The Institution She Helped Build: Founding the Contra Costa Women's Hall of Fame
In October 1997, Contra Costa County Supervisor Mark DeSaulnier and the Women's Advisory Committee created something that had never existed in the county before: a formal mechanism to recognize women whose contributions had shaped the region's history. The Contra Costa Women's Hall of Fame would honor women demonstrating leadership, creating community, working for justice, preserving the environment, improving health care, contributing to the arts, and innovating in science and technology. Someone had to build it from scratch — and Phyllis Gordon was there from the very beginning.
As a founding member, Gordon helped establish the criteria, the categories, and the culture of the Hall of Fame. She understood that who gets recognized and how matters enormously — that a Hall of Fame is not merely a celebration but a statement of values about what a community considers worthy of remembrance. Her leadership ensured that the Hall of Fame remained genuinely inclusive, honoring women from across the county's geography and all walks of life, not just those from established networks of power and privilege.

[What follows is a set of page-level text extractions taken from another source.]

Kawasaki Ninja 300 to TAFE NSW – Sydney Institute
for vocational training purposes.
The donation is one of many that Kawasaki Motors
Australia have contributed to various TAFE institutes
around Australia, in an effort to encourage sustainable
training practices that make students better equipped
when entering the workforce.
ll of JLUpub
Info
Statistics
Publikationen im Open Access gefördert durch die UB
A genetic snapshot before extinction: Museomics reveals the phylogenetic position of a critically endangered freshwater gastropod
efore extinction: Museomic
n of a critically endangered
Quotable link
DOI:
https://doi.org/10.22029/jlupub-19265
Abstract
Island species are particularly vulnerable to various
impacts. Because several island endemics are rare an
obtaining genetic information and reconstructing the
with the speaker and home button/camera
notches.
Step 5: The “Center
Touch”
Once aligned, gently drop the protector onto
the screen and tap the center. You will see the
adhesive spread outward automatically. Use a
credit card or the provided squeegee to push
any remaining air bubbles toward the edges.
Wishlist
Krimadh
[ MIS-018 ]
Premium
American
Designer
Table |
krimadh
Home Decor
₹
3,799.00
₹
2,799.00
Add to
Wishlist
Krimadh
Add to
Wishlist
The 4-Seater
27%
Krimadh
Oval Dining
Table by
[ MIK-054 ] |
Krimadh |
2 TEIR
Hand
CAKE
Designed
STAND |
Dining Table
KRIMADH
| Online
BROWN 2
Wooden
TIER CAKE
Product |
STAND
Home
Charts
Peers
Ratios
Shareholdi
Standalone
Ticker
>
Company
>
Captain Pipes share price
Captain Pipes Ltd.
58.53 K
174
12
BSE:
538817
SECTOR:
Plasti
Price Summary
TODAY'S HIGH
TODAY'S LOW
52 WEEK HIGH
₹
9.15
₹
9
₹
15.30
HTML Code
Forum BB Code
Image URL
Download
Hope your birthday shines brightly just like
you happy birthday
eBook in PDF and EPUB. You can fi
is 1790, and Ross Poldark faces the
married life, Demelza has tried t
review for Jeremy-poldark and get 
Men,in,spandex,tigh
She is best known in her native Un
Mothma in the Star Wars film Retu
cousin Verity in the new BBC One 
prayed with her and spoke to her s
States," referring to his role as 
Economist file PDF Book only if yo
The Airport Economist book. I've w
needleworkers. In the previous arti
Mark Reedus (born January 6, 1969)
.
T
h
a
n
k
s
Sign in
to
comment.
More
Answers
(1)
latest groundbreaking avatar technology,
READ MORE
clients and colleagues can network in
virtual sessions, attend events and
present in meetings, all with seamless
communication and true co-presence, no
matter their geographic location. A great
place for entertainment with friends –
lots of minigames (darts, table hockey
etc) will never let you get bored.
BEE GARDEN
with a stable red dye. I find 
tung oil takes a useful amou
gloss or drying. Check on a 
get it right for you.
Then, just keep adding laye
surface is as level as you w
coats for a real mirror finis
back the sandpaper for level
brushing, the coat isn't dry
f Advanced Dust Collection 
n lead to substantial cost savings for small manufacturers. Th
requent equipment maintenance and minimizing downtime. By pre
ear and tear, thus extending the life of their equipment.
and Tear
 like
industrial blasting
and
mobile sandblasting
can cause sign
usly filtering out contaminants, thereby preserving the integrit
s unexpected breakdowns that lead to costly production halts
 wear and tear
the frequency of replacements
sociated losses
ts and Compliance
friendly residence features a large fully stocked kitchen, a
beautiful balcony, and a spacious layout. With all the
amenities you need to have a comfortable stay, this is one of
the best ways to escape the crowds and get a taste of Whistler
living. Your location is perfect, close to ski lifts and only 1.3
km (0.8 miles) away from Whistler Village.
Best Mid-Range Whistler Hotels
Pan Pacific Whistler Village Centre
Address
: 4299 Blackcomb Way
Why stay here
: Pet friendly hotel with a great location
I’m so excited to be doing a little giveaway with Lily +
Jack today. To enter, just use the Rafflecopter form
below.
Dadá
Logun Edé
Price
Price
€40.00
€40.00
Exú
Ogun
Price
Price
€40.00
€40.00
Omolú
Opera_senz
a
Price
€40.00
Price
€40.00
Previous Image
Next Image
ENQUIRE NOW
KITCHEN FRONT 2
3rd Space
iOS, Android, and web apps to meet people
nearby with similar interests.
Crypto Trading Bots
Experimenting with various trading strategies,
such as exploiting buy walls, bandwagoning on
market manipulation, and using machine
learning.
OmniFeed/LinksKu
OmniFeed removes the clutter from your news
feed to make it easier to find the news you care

Eventually serving as Chair, Gordon shepherded the biannual event — held each March in celebration of Women's History Month — through multiple generations of commission leadership. The Hall of Fame became one of the most anticipated civic events on the Contra Costa calendar, recognizing hundreds of women over the decades. When you consider that the Contra Costa HerStory Project celebrates many of the same women the Hall of Fame has honored, the circle becomes clear: Phyllis Gordon helped build the very institution that authenticated the stories this project now tells.
Impact & Legacy
The Contra Costa Women's Hall of Fame has now recognized women leaders across more than two and a half decades. Its existence — and the standard of recognition it established — owes a direct debt to Gordon's founding leadership. Every woman honored in its history was recognized in part because Phyllis Gordon helped build the institution that made that recognition possible.